Is $2i$ less than $3i$?

That’s a very natural question for a student to ask when first learning about complex numbers. The short answer is, “No… there isn’t a way to define inequality for complex numbers that satisfies all the properties of real numbers.”

However, for this answer to make sense, we need to talk about how inequalities are defined in the first place.

Following Apostol’s calculus, there are four axioms from which the ordinary notions of inequality follow. We shall assume that there exists a certain subset $\mathbb{R}^+ \subset \mathbb{R}$, called the set of positive numbers, which satisfies the following four order axioms:

• If $x, y \in \mathbb{R}^+$, then $x+y \in \mathbb{R}^+$
• If $x, y \in \mathbb{R}^+$, then $xy \in \mathbb{R}^+$.
• For every real $x \ne 0$, either $x \in \mathbb{R}^+$ or $-x \in \mathbb{R}^+$, but not both.
• $0 \notin \mathbb{R}^+$

We then define the symbols $<$, $\le$, $>$, and $\ge$ in the obvious way:

• $x < y$ means that $y-x$ is positive.
• $x > y$ means that $y < x$.
• $x \le y$ means that either $x < y$ or $x=y$.
• $x \ge y$ means that $y \le x$

From only these four axioms, many familiar theorems about inequalities can be proven. For what it’s worth, when I was a student in Algebra I, I had to prove nearly all of these theorems.

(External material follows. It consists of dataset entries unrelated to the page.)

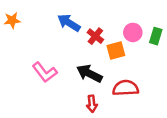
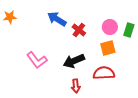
orange square: (116, 51) -> (108, 48), moved
black arrow: (89, 73) -> (74, 61), turned -50

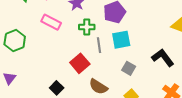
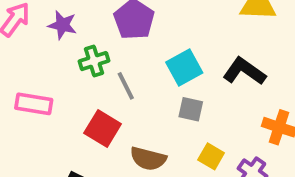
pink rectangle: (51, 22) -> (34, 104), moved
cyan square: (121, 40) -> (184, 68), moved

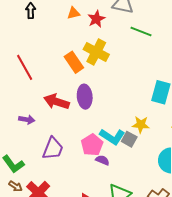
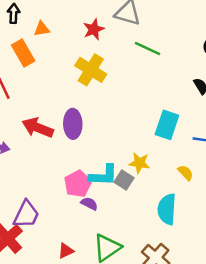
orange triangle: (74, 13) -> (42, 29), moved
orange rectangle: (74, 62) -> (23, 53), moved
cyan L-shape: (112, 137) -> (103, 175), turned -35
purple trapezoid: (53, 149) -> (26, 214), moved

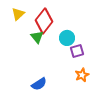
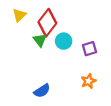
cyan circle: (67, 38) -> (64, 41), moved
purple square: (77, 51) -> (90, 49), moved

• If $a, b \in \mathbb{R}$, then exactly one of the following three relations is true: $a < b$, $a > b$, $a = b$.
• If $a < b$ and $b < c$, then $a < c$.
• If $a < b$, then $a + c < b + c$.
• If $a < b$ and $c > 0$, then $ac < bc$.
• If $a \ne 0$, then $a^2 > 0$.
• $1 > 0$.

We interrupt this list with a public-service announcement: Yes, there’s a proof that $1$ is greater than $0$. When I tell this to students, I can usually see their heads start to spin, as they think, “Of course we know that!” Then I ask them what the definitions of $1$ and $0$ are. Usually, they have no idea. Then I’ll remind them that $0$ is defined to be the additive identity (so that $x + 0 = x$ and $0 + x = x$ for all real numbers $x$), while $1$ is defined to be the multiplicative identity (so that $x \cdot 1 = x$ and $1 \cdot x = x$ for all real numbers $x$). Based on those definitions alone, I then ask my students, is it obvious that the multiplicative identity has to be larger than the additive identity? The answer is no, which is why the above order axioms are needed.

Here are some more familiar theorems about inequalities that derive from the four order axioms.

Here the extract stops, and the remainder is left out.